A shop would charge at least $50 labor.

I wouldn't put $100 into a 4 or 5 year old laptop, unless it was a high-end unit. That's why I asked for the make and model.

The old hard drive and mobo of the damaged unit could fetch a $100 or more on FleaBay, again depending on the specs. I'd put that towards a new unit.


----------



## gdc (Aug 17, 2014)

the laptop is a windows 7 professional. 
amd turion 64 
installed memory (ram) 1.00gb
also 60.7 gb capacity with 9.1 gb space left
my neighbor gave it to me.

and honestly I know nothing about computers. just us it for games and what im doing now


----------



## poppameth (Oct 2, 2008)

That's pretty outdated. We'd need a model number to lookup a part for it.


----------



## gdc (Aug 17, 2014)

hi, the laptop is very old. hp pavilion dv5000
s/n cnd6313cb5


----------



## poppameth (Oct 2, 2008)

New about $50. Used on Ebay as low as $30. If you can put it in yourself it may be worth it.

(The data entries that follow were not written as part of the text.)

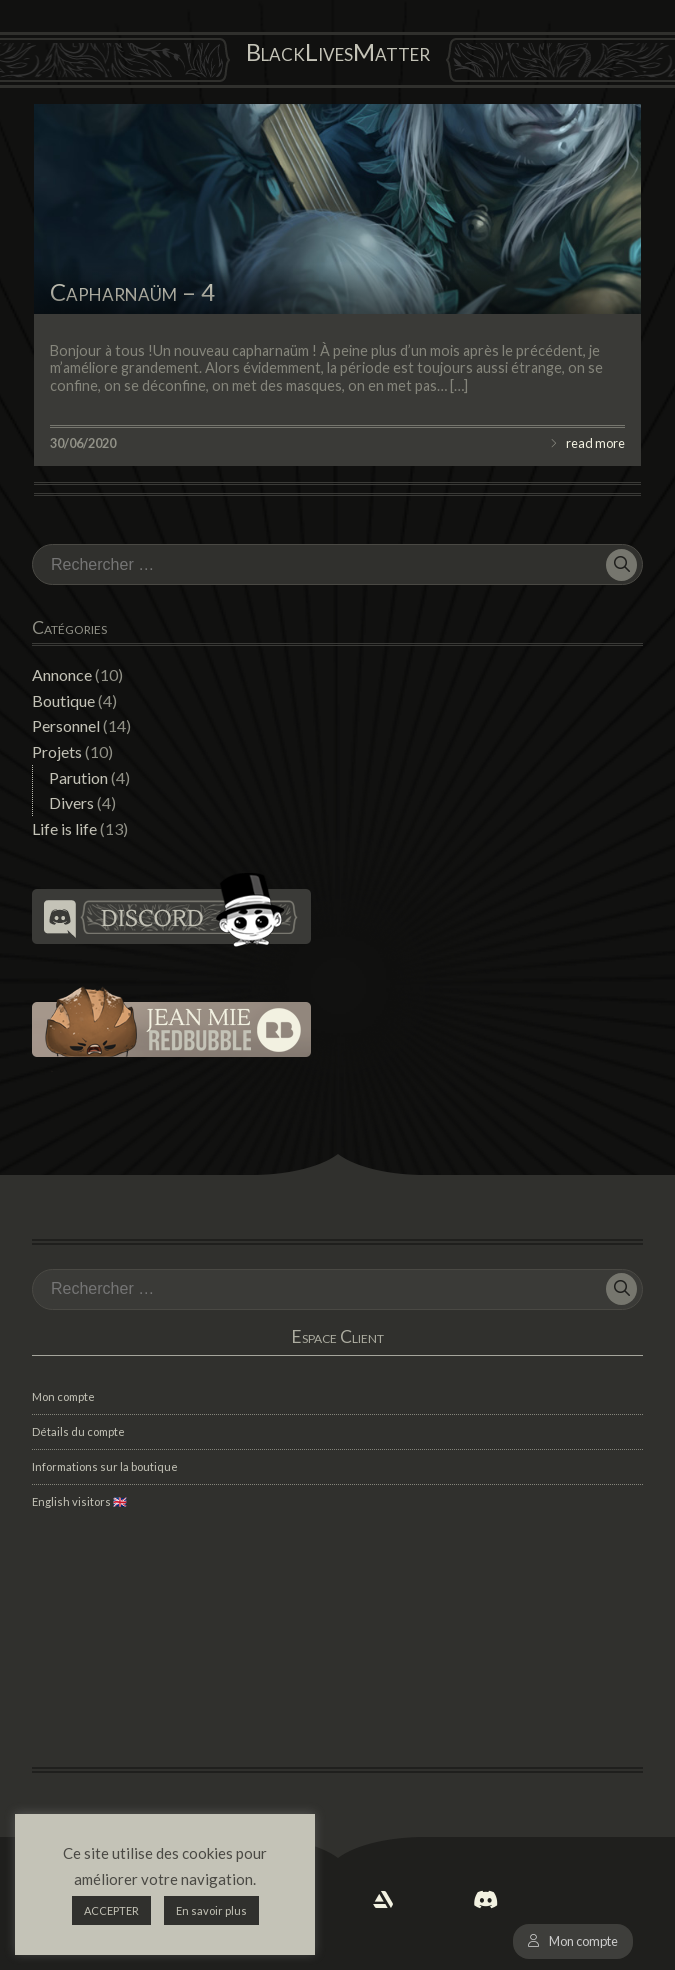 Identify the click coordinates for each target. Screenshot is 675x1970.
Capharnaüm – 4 (132, 291)
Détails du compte (78, 1431)
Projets (57, 751)
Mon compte (583, 1941)
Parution (78, 777)
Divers (71, 802)
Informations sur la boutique (105, 1466)
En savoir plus (211, 1910)
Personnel (66, 725)
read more (595, 443)
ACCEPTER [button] (111, 1910)
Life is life (64, 828)
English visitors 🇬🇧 (79, 1501)
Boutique (63, 700)
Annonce (62, 674) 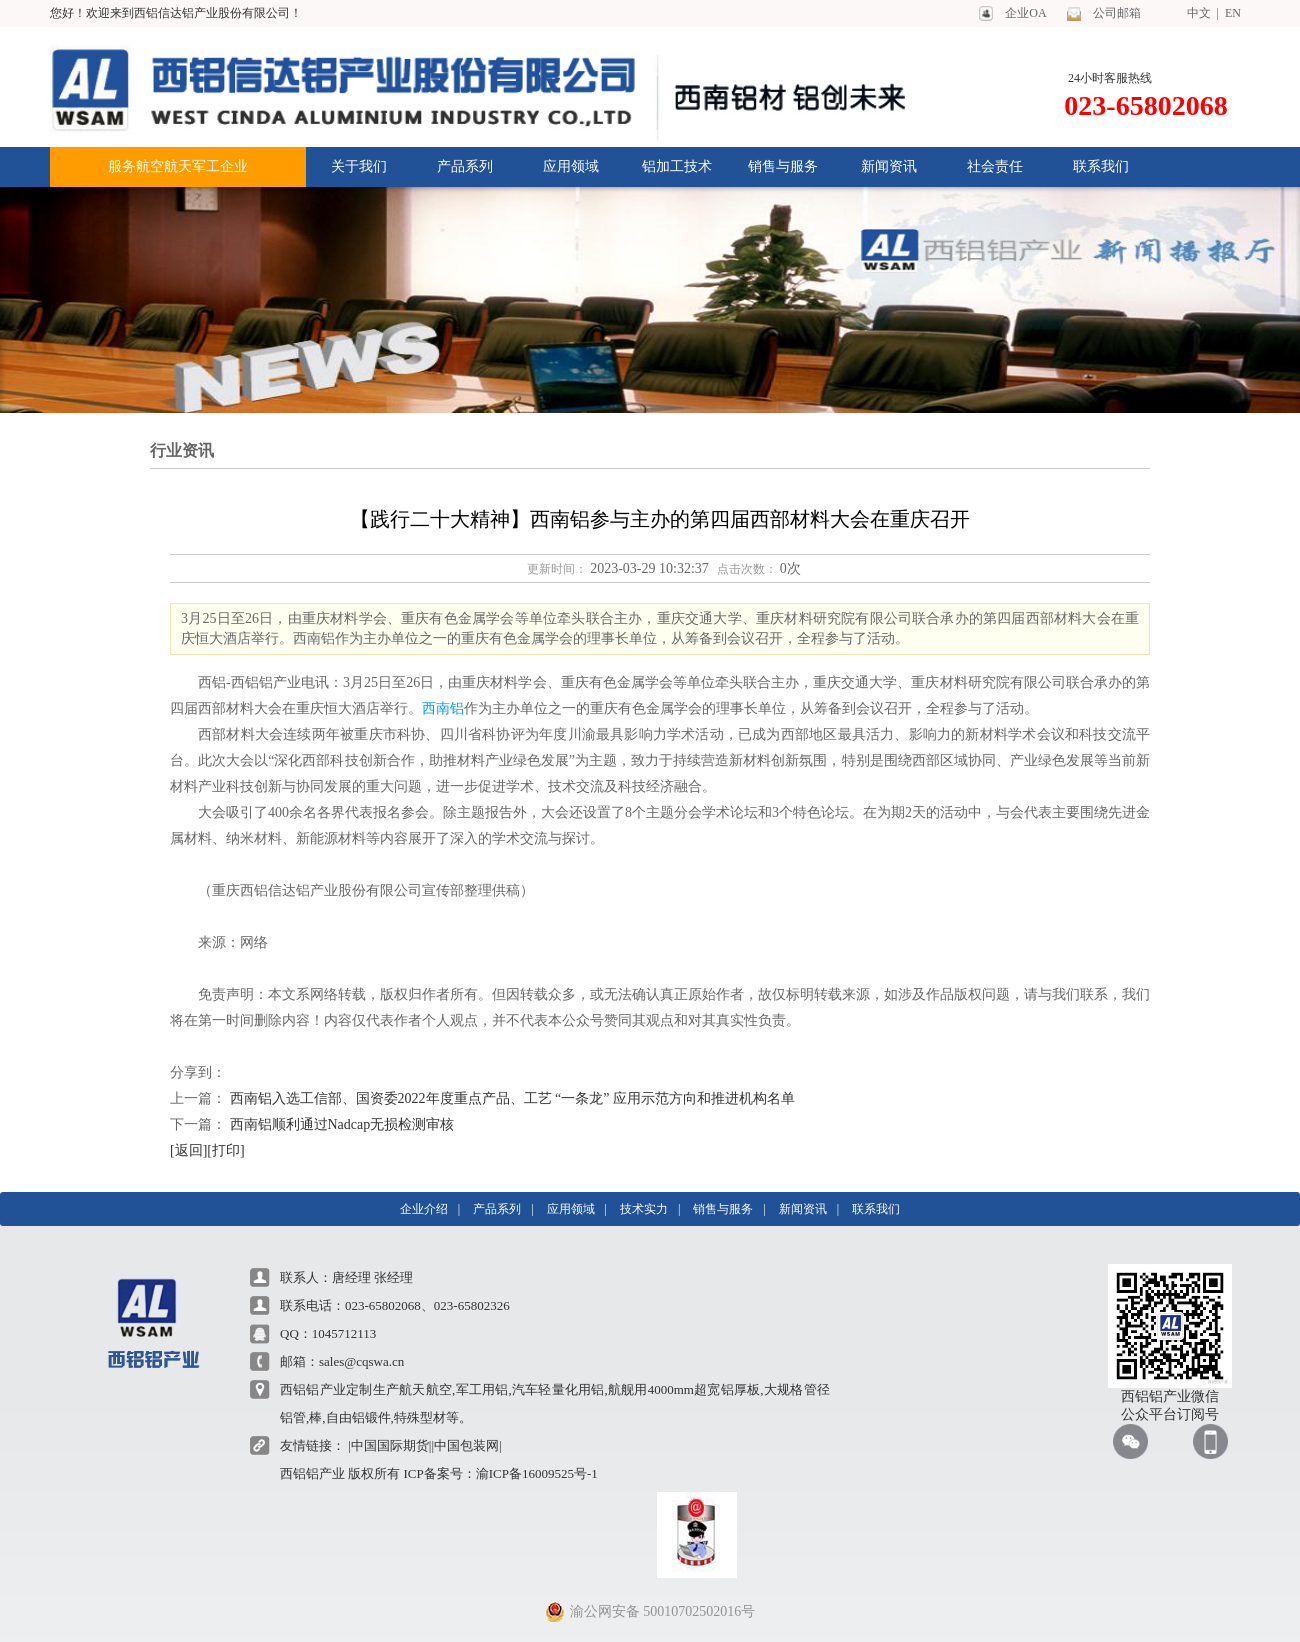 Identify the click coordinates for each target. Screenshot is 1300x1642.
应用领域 (571, 166)
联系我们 (1101, 166)
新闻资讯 (889, 166)
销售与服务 (783, 166)
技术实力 (644, 1209)
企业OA (1025, 13)
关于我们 (359, 166)
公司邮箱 (1117, 13)
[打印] (225, 1150)
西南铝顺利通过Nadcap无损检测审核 (342, 1124)
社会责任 (995, 166)
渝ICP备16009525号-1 (537, 1473)
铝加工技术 (677, 166)
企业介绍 (424, 1209)
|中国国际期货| (389, 1445)
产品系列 (465, 166)
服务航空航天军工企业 (178, 166)
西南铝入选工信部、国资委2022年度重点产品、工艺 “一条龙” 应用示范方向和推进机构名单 (512, 1098)
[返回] (188, 1150)
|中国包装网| (466, 1445)
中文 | (1203, 13)
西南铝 (443, 708)
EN (1230, 13)
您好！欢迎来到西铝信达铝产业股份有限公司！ (176, 13) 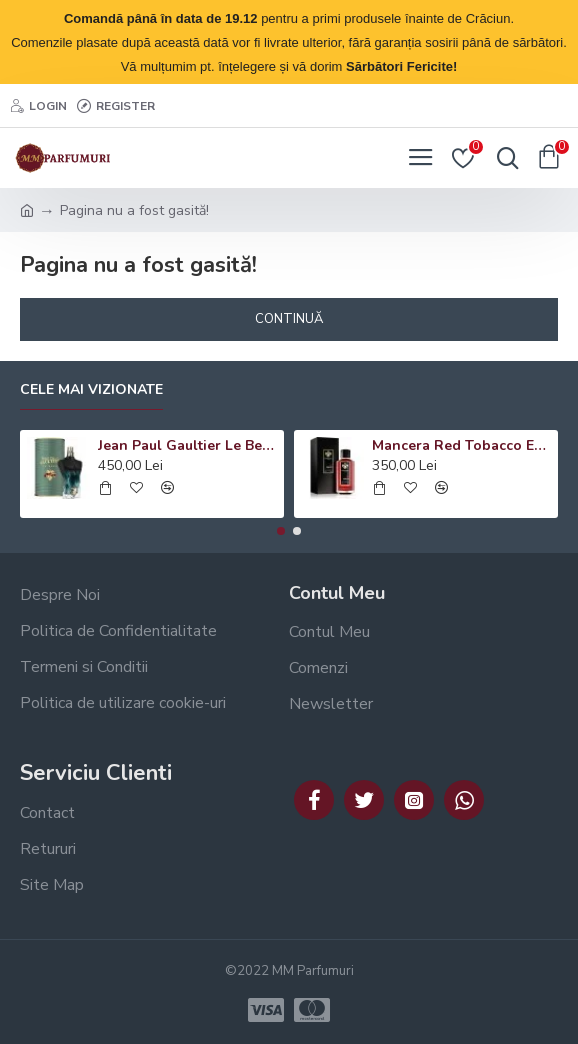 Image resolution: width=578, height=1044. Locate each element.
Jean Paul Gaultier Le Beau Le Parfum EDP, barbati (188, 446)
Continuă (289, 319)
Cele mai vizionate (91, 390)
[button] (281, 531)
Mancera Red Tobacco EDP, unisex (462, 446)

If you need a shop to do it, then it's probably a waste of money.


----------



## gdc (Aug 17, 2014)

hi poppameth and zzzzz, thanks for your help. poppa I looked around to. yes 40 or 50.00 seems to be around the price and I looked up replacing the screen looks easy enough. if I didn't ask and get help from you guys I probably would have gotten a new computer. 

rather spend my money on new tools. thanks


----------